The input section start
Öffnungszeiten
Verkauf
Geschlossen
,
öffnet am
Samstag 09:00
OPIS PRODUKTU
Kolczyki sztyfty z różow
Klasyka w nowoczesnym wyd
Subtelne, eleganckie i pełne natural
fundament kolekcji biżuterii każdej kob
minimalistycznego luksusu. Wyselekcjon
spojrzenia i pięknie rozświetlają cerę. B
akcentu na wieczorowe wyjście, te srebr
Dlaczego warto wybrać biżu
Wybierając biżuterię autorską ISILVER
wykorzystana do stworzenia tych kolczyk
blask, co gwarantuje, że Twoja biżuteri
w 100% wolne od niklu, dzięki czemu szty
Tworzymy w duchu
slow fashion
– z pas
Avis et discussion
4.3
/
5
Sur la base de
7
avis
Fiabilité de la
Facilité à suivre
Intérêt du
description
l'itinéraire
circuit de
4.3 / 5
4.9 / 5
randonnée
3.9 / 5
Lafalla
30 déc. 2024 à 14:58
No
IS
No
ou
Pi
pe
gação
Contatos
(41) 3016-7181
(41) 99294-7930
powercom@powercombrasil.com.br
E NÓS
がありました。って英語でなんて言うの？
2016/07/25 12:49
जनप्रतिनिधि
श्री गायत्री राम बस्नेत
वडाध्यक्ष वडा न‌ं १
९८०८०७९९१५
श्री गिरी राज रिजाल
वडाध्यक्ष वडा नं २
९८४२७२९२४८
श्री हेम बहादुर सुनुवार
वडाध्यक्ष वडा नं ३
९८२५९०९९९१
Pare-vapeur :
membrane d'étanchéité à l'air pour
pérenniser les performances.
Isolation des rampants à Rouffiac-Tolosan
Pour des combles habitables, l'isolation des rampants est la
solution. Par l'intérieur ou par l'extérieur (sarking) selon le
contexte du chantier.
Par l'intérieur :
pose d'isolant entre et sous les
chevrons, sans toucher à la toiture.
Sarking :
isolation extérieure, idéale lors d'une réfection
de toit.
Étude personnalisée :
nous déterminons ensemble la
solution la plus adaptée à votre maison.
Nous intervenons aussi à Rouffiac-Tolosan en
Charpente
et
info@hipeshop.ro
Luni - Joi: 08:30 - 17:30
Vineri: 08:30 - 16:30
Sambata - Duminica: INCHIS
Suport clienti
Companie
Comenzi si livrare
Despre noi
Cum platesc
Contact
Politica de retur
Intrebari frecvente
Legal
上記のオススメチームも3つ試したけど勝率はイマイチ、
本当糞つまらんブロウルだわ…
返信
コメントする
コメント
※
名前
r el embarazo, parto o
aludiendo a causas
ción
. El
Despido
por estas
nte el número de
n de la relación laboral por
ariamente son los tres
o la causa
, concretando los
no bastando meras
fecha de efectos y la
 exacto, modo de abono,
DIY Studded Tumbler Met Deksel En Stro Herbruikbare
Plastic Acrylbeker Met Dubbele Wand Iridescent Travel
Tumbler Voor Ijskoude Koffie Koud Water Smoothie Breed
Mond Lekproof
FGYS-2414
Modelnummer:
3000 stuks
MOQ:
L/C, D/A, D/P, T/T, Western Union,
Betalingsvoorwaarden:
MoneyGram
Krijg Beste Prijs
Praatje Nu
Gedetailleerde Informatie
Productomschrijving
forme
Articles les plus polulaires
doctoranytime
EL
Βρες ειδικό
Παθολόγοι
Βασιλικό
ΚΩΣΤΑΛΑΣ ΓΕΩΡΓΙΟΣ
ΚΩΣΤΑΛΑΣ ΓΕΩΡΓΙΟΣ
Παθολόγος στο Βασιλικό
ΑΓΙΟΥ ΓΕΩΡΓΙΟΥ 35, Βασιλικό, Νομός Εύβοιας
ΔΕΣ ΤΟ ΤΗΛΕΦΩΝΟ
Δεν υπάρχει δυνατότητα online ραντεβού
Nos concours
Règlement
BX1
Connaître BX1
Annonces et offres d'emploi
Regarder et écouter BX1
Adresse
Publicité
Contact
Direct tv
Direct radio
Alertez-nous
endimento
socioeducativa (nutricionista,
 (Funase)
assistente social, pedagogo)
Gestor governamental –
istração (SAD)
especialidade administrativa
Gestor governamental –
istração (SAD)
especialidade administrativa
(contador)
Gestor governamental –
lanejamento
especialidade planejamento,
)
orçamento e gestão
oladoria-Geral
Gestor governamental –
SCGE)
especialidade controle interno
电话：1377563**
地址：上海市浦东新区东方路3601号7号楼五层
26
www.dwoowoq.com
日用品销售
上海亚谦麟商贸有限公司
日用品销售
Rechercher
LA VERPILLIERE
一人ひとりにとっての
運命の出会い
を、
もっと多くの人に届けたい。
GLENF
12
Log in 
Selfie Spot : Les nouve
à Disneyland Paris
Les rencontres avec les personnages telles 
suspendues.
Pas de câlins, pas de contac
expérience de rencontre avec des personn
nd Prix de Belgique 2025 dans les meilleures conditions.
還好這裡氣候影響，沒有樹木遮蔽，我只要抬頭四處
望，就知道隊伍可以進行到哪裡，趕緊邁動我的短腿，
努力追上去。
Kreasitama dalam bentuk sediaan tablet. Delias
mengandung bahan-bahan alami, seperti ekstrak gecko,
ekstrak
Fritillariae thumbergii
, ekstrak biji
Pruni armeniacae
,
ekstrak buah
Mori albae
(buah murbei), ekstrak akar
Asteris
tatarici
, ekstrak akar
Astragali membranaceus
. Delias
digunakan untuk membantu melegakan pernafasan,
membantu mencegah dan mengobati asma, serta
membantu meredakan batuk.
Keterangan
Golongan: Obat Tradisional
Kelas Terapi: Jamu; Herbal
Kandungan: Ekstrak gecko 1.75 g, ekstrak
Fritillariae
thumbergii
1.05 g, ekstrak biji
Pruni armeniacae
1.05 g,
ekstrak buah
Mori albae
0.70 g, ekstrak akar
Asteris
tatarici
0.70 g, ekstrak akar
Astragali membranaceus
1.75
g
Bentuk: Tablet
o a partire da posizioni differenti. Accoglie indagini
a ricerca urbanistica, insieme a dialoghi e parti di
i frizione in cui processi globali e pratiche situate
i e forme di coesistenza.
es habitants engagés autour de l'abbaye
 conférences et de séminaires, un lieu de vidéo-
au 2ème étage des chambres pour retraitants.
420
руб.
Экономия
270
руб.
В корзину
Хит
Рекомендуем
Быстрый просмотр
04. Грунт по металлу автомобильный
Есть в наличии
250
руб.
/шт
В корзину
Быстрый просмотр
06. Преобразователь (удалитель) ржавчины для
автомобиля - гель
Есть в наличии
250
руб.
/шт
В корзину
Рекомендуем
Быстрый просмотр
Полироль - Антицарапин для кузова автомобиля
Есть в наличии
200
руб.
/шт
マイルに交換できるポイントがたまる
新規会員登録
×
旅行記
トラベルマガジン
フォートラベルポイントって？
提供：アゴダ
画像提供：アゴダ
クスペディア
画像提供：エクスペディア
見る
The input section end
● **Task to complete**: Your job is to transcribe the listing exactly, line for line.

● **Answer section**:
Öffnungszeiten
Verkauf
Geschlossen
,
öffnet am
Samstag 09:00
OPIS PRODUKTU
Kolczyki sztyfty z różow
Klasyka w nowoczesnym wyd
Subtelne, eleganckie i pełne natural
fundament kolekcji biżuterii każdej kob
minimalistycznego luksusu. Wyselekcjon
spojrzenia i pięknie rozświetlają cerę. B
akcentu na wieczorowe wyjście, te srebr
Dlaczego warto wybrać biżu
Wybierając biżuterię autorską ISILVER
wykorzystana do stworzenia tych kolczyk
blask, co gwarantuje, że Twoja biżuteri
w 100% wolne od niklu, dzięki czemu szty
Tworzymy w duchu
slow fashion
– z pas
Avis et discussion
4.3
/
5
Sur la base de
7
avis
Fiabilité de la
Facilité à suivre
Intérêt du
description
l'itinéraire
circuit de
4.3 / 5
4.9 / 5
randonnée
3.9 / 5
Lafalla
30 déc. 2024 à 14:58
No
IS
No
ou
Pi
pe
gação
Contatos
(41) 3016-7181
(41) 99294-7930
powercom@powercombrasil.com.br
E NÓS
がありました。って英語でなんて言うの？
2016/07/25 12:49
जनप्रतिनिधि
श्री गायत्री राम बस्नेत
वडाध्यक्ष वडा न‌ं १
९८०८०७९९१५
श्री गिरी राज रिजाल
वडाध्यक्ष वडा नं २
९८४२७२९२४८
श्री हेम बहादुर सुनुवार
वडाध्यक्ष वडा नं ३
९८२५९०९९९१
Pare-vapeur :
membrane d'étanchéité à l'air pour
pérenniser les performances.
Isolation des rampants à Rouffiac-Tolosan
Pour des combles habitables, l'isolation des rampants est la
solution. Par l'intérieur ou par l'extérieur (sarking) selon le
contexte du chantier.
Par l'intérieur :
pose d'isolant entre et sous les
chevrons, sans toucher à la toiture.
Sarking :
isolation extérieure, idéale lors d'une réfection
de toit.
Étude personnalisée :
nous déterminons ensemble la
solution la plus adaptée à votre maison.
Nous intervenons aussi à Rouffiac-Tolosan en
Charpente
et
info@hipeshop.ro
Luni - Joi: 08:30 - 17:30
Vineri: 08:30 - 16:30
Sambata - Duminica: INCHIS
Suport clienti
Companie
Comenzi si livrare
Despre noi
Cum platesc
Contact
Politica de retur
Intrebari frecvente
Legal
上記のオススメチームも3つ試したけど勝率はイマイチ、
本当糞つまらんブロウルだわ…
返信
コメントする
コメント
※
名前
r el embarazo, parto o
aludiendo a causas
ción
. El
Despido
por estas
nte el número de
n de la relación laboral por
ariamente son los tres
o la causa
, concretando los
no bastando meras
fecha de efectos y la
 exacto, modo de abono,
DIY Studded Tumbler Met Deksel En Stro Herbruikbare
Plastic Acrylbeker Met Dubbele Wand Iridescent Travel
Tumbler Voor Ijskoude Koffie Koud Water Smoothie Breed
Mond Lekproof
FGYS-2414
Modelnummer:
3000 stuks
MOQ:
L/C, D/A, D/P, T/T, Western Union,
Betalingsvoorwaarden:
MoneyGram
Krijg Beste Prijs
Praatje Nu
Gedetailleerde Informatie
Productomschrijving
forme
Articles les plus polulaires
doctoranytime
EL
Βρες ειδικό
Παθολόγοι
Βασιλικό
ΚΩΣΤΑΛΑΣ ΓΕΩΡΓΙΟΣ
ΚΩΣΤΑΛΑΣ ΓΕΩΡΓΙΟΣ
Παθολόγος στο Βασιλικό
ΑΓΙΟΥ ΓΕΩΡΓΙΟΥ 35, Βασιλικό, Νομός Εύβοιας
ΔΕΣ ΤΟ ΤΗΛΕΦΩΝΟ
Δεν υπάρχει δυνατότητα online ραντεβού
Nos concours
Règlement
BX1
Connaître BX1
Annonces et offres d'emploi
Regarder et écouter BX1
Adresse
Publicité
Contact
Direct tv
Direct radio
Alertez-nous
endimento
socioeducativa (nutricionista,
 (Funase)
assistente social, pedagogo)
Gestor governamental –
istração (SAD)
especialidade administrativa
Gestor governamental –
istração (SAD)
especialidade administrativa
(contador)
Gestor governamental –
lanejamento
especialidade planejamento,
)
orçamento e gestão
oladoria-Geral
Gestor governamental –
SCGE)
especialidade controle interno
电话：1377563**
地址：上海市浦东新区东方路3601号7号楼五层
26
www.dwoowoq.com
日用品销售
上海亚谦麟商贸有限公司
日用品销售
Rechercher
LA VERPILLIERE
一人ひとりにとっての
運命の出会い
を、
もっと多くの人に届けたい。
GLENF
12
Log in 
Selfie Spot : Les nouve
à Disneyland Paris
Les rencontres avec les personnages telles 
suspendues.
Pas de câlins, pas de contac
expérience de rencontre avec des personn
nd Prix de Belgique 2025 dans les meilleures conditions.
還好這裡氣候影響，沒有樹木遮蔽，我只要抬頭四處
望，就知道隊伍可以進行到哪裡，趕緊邁動我的短腿，
努力追上去。
Kreasitama dalam bentuk sediaan tablet. Delias
mengandung bahan-bahan alami, seperti ekstrak gecko,
ekstrak
Fritillariae thumbergii
, ekstrak biji
Pruni armeniacae
,
ekstrak buah
Mori albae
(buah murbei), ekstrak akar
Asteris
tatarici
, ekstrak akar
Astragali membranaceus
. Delias
digunakan untuk membantu melegakan pernafasan,
membantu mencegah dan mengobati asma, serta
membantu meredakan batuk.
Keterangan
Golongan: Obat Tradisional
Kelas Terapi: Jamu; Herbal
Kandungan: Ekstrak gecko 1.75 g, ekstrak
Fritillariae
thumbergii
1.05 g, ekstrak biji
Pruni armeniacae
1.05 g,
ekstrak buah
Mori albae
0.70 g, ekstrak akar
Asteris
tatarici
0.70 g, ekstrak akar
Astragali membranaceus
1.75
g
Bentuk: Tablet
o a partire da posizioni differenti. Accoglie indagini
a ricerca urbanistica, insieme a dialoghi e parti di
i frizione in cui processi globali e pratiche situate
i e forme di coesistenza.
es habitants engagés autour de l'abbaye
 conférences et de séminaires, un lieu de vidéo-
au 2ème étage des chambres pour retraitants.
420
руб.
Экономия
270
руб.
В корзину
Хит
Рекомендуем
Быстрый просмотр
04. Грунт по металлу автомобильный
Есть в наличии
250
руб.
/шт
В корзину
Быстрый просмотр
06. Преобразователь (удалитель) ржавчины для
автомобиля - гель
Есть в наличии
250
руб.
/шт
В корзину
Рекомендуем
Быстрый просмотр
Полироль - Антицарапин для кузова автомобиля
Есть в наличии
200
руб.
/шт
マイルに交換できるポイントがたまる
新規会員登録
×
旅行記
トラベルマガジン
フォートラベルポイントって？
提供：アゴダ
画像提供：アゴダ
クスペディア
画像提供：エクスペディア
見る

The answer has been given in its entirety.